The seven East African Community Member States have increased their total organic waste production reaching 57 percent of the overall generated waste.
That should be more than the world average waste production clocking at 46 percent.
At least that came to light recently during the inaugural Africa Waste is Wealth Series of meetings held in Nairobi, Kenya.
Officially opened by the Kenyan Permanent Secretary, Ministry of Environment, Climate Change and Forestry, Festus Ng’eno, the event was organized by Taka Ni Mali, the East African Business Council, and the Alliance for Science
It has been found that much of the solid waste being churned out by EAC Member States is mainly paper and plastic garbage.
This is despite the fact that Kenya, Rwanda and Tanzania have banned the use of plastic bags and polythene based packaging materials.
In reflection to that, it is being estimated that the Cost of adapting to climate change across the African Continent could reach USD 50 billion a year by 2050.
That is according to research commissioned by the United Nations Environment Programme (UNEP).
On the other hand the African Development Bank further acknowledged the impact of climate change on Africa, pointing out that African economies have already lost between 5 percent and 15 percent to their economies as a result of climate change.
UNEP, which is responsible for coordinating responses to environmental issues within the United Nations system, estimates that if the global temperature increase is kept within 2°C above pre industrial levels, the continent will drastically suffer the consequences.

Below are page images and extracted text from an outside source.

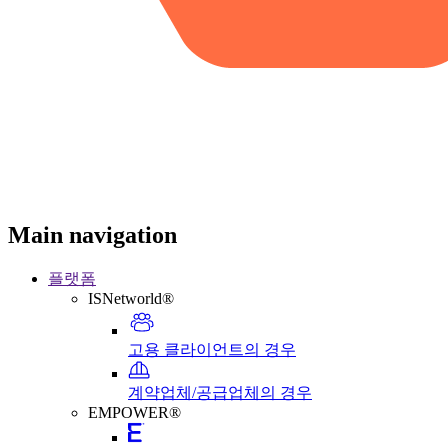
Main navigation
플랫폼
ISNetworld®
고용 클라이언트의 경우
계약업체/공급업체의 경우
EMPOWER®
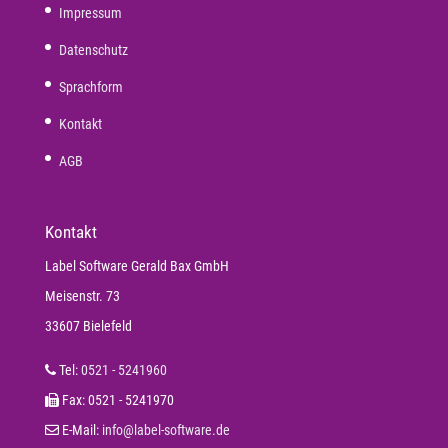
Impressum
Datenschutz
Sprachform
Kontakt
AGB
Kontakt
Label Software Gerald Bax GmbH
Meisenstr. 73
33607 Bielefeld
Tel:
0521 - 5241960
Fax: 0521 - 5241970
E-Mail:
info@label-software.de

Waste collection and transport services are mainly in urban centers with 55 percent of collection coverage and less than 9 percent in urban and rural areas.
The East African Business Council, operating from Arusha, Tanzania says it places climate change and the circular economy on its top priorities.

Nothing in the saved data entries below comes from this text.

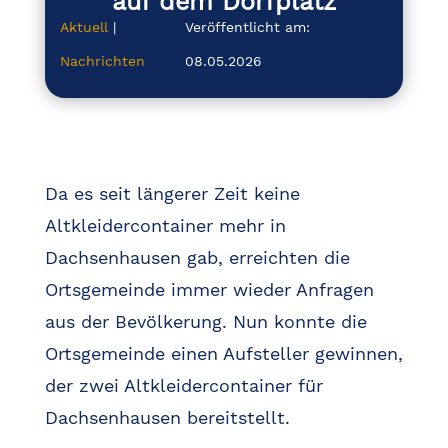
auf dem Dorfplatz
Aktuell
|
Veröffentlicht am:
Nachrichten
08.05.2026
Da es seit längerer Zeit keine
Altkleidercontainer mehr in
Dachsenhausen gab, erreichten die
Ortsgemeinde immer wieder Anfragen
aus der Bevölkerung. Nun konnte die
Ortsgemeinde einen Aufsteller gewinnen,
der zwei Altkleidercontainer für
Dachsenhausen bereitstellt.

The council has established a Board Subcommittee on Climate Change and, in partnership with GIZ-GFA, successfully organized a dialogue on zero waste in East Africa.
“As East Africans, we should all embrace the concept of Zero Waste and transition our business models from linear to circular economy, “says the EABC Executive John Bosco Kalisa.
Latest study on the impact of global crises on food security reveals that agriculture in the EAC heavily relies on rainfall, making it vulnerable to the effects of climate change.
A one-degree Celsius increase in temperature in developing countries is associated with a 3 percentage point decline in agricultural output.
This is further exacerbated by food loss and wastage (FLW) that occurs at various stages of the food value chain.
The EAC Partners states recognize that development activities may negatively impact the environment leading to the depletion of natural resources, and degradation of the environment, and that a clean and healthy environment is essential for sustainable development.
The Treaty Partner States agreed to cooperate in the Prevention of Illegal Trade in and Movement of Toxic Chemicals, Substances, and Hazardous Wastes and have agreed to harmonize their legal and regulatory framework for the management, movement, utilization, and disposal of toxic substances.